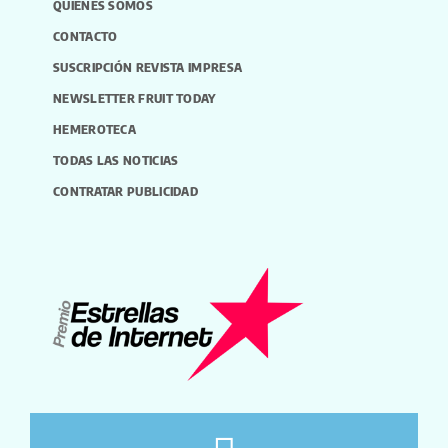
QUIÉNES SOMOS
CONTACTO
SUSCRIPCIÓN REVISTA IMPRESA
NEWSLETTER FRUIT TODAY
HEMEROTECA
TODAS LAS NOTICIAS
CONTRATAR PUBLICIDAD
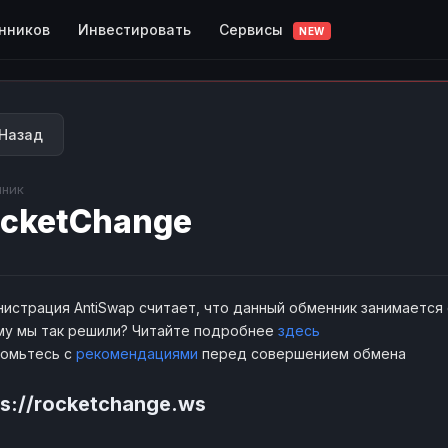
Сервисы
нников
Инвестировать
NEW
Назад
ник
cketChange
истрация AntiSwap считает, что данный обменник занимается
у мы так решили? Читайте подробнее
здесь
комьтесь с
рекомендациями
перед совершением обмена
ps://rocketchange.ws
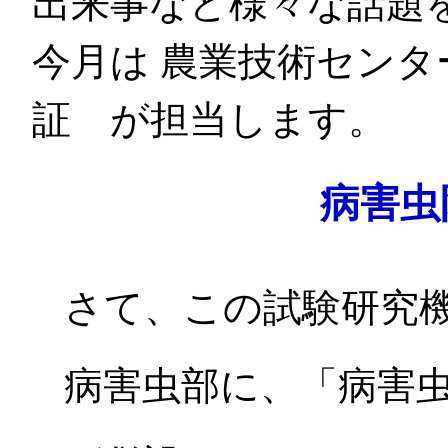
出来事など様々な話題
今月は 農業技術セン
証 が担当します。
病害虫
さて、この試験研究
病害虫部に、「病害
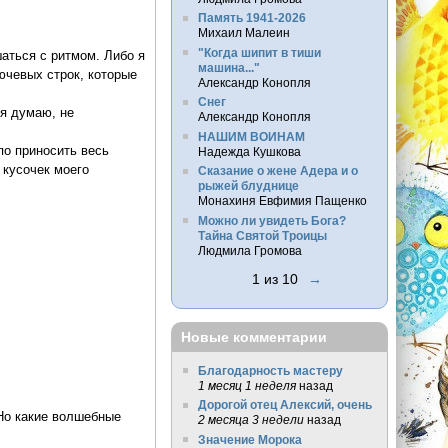
Память 1941-2026
Михаил Малеин
"Когда шипит в тиши
аться с ритмом. Либо я
машина..."
ючевых строк, которые
Александр Конопля
Снег
 я думаю, не
Александр Конопля
НАШИМ ВОИНАМ
по приносить весь
Надежда Кушкова
 кусочек моего
Сказание о жене Адера и о
рыжей блуднице
Монахиня Евфимия Пащенко
Можно ли увидеть Бога?
Тайна Святой Троицы
Людмила Громова
1 из 10
→
Новые комментарии
Благодарность мастеру
1 месяц 1 неделя
назад
Дорогой отец Алексий, очень
 Но какие волшебные
2 месяца 3 недели
назад
Значение Морока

* TASK DIRECTIONS:
Leaving the pictures behind, return every line above exactly.

* EXERCISE OUTPUT:
QUIÉNES SOMOS
CONTACTO
SUSCRIPCIÓN REVISTA IMPRESA
NEWSLETTER FRUIT TODAY
HEMEROTECA
TODAS LAS NOTICIAS
CONTRATAR PUBLICIDAD
Сервисы
нников
Инвестировать
NEW
Назад
ник
cketChange
истрация AntiSwap считает, что данный обменник занимается
у мы так решили? Читайте подробнее
здесь
комьтесь с
рекомендациями
перед совершением обмена
ps://rocketchange.ws
出来事など様々な話題
今月は 農業技術セン
証 が担当します。
病害虫
さて、この試験研究
病害虫部に、「病害
Память 1941-2026
Михаил Малеин
"Когда шипит в тиши
аться с ритмом. Либо я
машина..."
ючевых строк, которые
Александр Конопля
Снег
 я думаю, не
Александр Конопля
НАШИМ ВОИНАМ
по приносить весь
Надежда Кушкова
 кусочек моего
Сказание о жене Адера и о
рыжей блуднице
Монахиня Евфимия Пащенко
Можно ли увидеть Бога?
Тайна Святой Троицы
Людмила Громова
1 из 10
→
Новые комментарии
Благодарность мастеру
1 месяц 1 неделя
назад
Дорогой отец Алексий, очень
 Но какие волшебные
2 месяца 3 недели
назад
Значение Морока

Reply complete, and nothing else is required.